Does anyone here have experience trying to build a search engine, even a "boutique" one, for the web? Is it something an individual could conceivably operate on their own?
> Does anyone here have experience trying to build a search engine, even a "boutique" one, for the web? Is it something an individual could conceivably operate on their own?
Yes, I've built a curated boutique search engine, such as that described in the article. Short summary is that yes, it is possible for one person to build a useful search engine nowadays, if they don't attempt to index the whole of the internet (the niche mine covers is personal and independent websites). I've plenty of details about building it in the blog at https://blog.searchmysite.net/ , but key points you might find useful:
- It is now indexing around 6.5M pages, which is around quarter of what Google indexed when it was launched in 1998.
- Estimated running costs are now looking to exceed US$1000 a year. (I could change hosting provider to reduce this.)

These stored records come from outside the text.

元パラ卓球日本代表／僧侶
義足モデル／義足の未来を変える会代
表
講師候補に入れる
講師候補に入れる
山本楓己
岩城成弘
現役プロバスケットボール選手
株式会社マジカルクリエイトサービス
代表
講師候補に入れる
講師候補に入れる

- In January 2021 I estimated I'd spent around 350 hours building it (evenings and weekends over the preceding year). I haven't estimated how long I have spent this year, but it won't be quite as much as last year.

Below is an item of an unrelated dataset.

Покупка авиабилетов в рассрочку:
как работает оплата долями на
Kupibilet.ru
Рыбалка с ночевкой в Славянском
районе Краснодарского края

Such an interesting idea! I tried it just once, with 'startup ideas' and I can see how it gives more useful results than google for this simple phrase.

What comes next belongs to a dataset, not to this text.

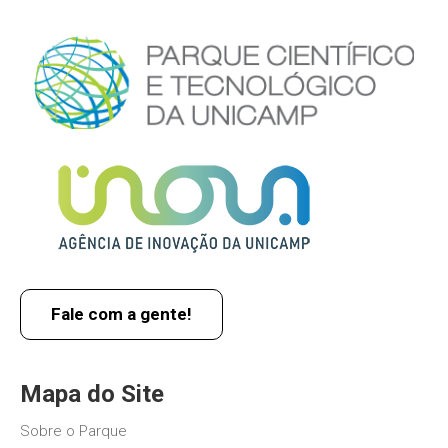
Fale com a gente!
Mapa do Site
Sobre o Parque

Thanks for your feedback. I was hoping that the paid listings for the search as a service would cover the running costs so it could be self-sustaining, although so far to be honest it is a long way off doing that.
I've built https://search.marginalia.nu/ from scratch, as a solo hobby project. It's literally just a computer in my living room.
Hardware investment is about $3-4k as a one-time cost and then I estimate I'll need a 1 Tb SSD per every couple of years as the server does kind of chew through them with great appetite.
My monthly operational costs are $15 in power, and $20 for cloudflare because I kept getting DDoS:ed by botnets.
As for development time, dunno, I've been working on it in my spare time since this spring some time, generously estimated 30h/week x 30 weeks, so the upper bound may be 900 hours, but probably closer to something like 600 hours as I have other projects as well, and I'm not always feeling it.
I don't think off the shelf search solutions or databases are viable, they are too flexible which means they can't be fast and space-efficient enough to keep cost down. They're meant to run in a data center, not on a single computer. That means your operational costs will be prohibitive.
It's required a lot of old-fashioned wizardry to build though, bit-twiddling and demoscene-esque hacks to coax a lot of data into a minimal amount of space, the type of microoptimization stuff that usually is a waste of time except the data set is so large that saving single bytes in object encoding often translates to saving multiple gigabytes. If you aren't at least fairly comfortable with building custom compression algorithms, memory mapped hash tables, things like that, it's gonna be a rough project. If I didn't have a background in low level programming, this would have been nearly impossible.
Beyond that, most of this stuff you can pick up along the way. I didn't really know shit about building search engines before I started. I just threw together a design that made sense and built... something, and iterated upon that. With every iteration it's gotten faster, smaller, better, smarter. I think the upcoming release is gonna be yet another huge improvement.
Yes. Gigablast is run by one person. Assuming you roll your own hardware and co-lo it or such you can get by with minimal hardware. The catch being once you hit scale your servers become hammered. It’s one reason why I have been investigating using aws lambda to hold and search the index. Solves the initial scale problem.
Honestly though the big issue is crawling. Not only is it a bandwidth monster many sites are hostile to non google bots, along with cdn’s and cloudflare.
> Honestly though the big issue is crawling. Not only is it a bandwidth monster many sites are hostile to non google bots, along with cdn’s and cloudflare.
I do my own crawling and don't agree with any of these statements. Bandwidth is not a bottleneck, and blocking is mostly only a problem if your bot is too aggressive.
Could be due to the long form content you index. I found those sort of sites tend to have less reluctance on 3rd parties. Also possible you are more talented than I with your crawler writing.
Crawling is a challenge but not as much as mentioned. We have had a respectful bot since 2004, so the problems for us are more about awareness than hostility.
Indexing is the bigger challenge. An efficient fast service for an index of billions of pages is a different level to that for millions of pages.
I have always found crawling harder personally. At least with indexing you can switch to batch processing, or split the index into real-time and stale portions to give that fresh feel. Just my personal opinion though. I have never had the chance to index billions of pages. Several hundred million is about as far as I have gone.
A major cost for a web search engine is that you have to index the web, and it's pretty big. For even a modest commercial enterprise this isn't insurmountable, but it's a lot to ask for a hobbyist.
Attic.city was developed and is run with less than one FTE (two part time founders). Definitely boutique — home and fashion products from indie stores in the US — and thereby manageable both in terms of labor and the stack. We’re growing incrementally. Lately the focus has been on internal tooling and progressively automated health/status metrics.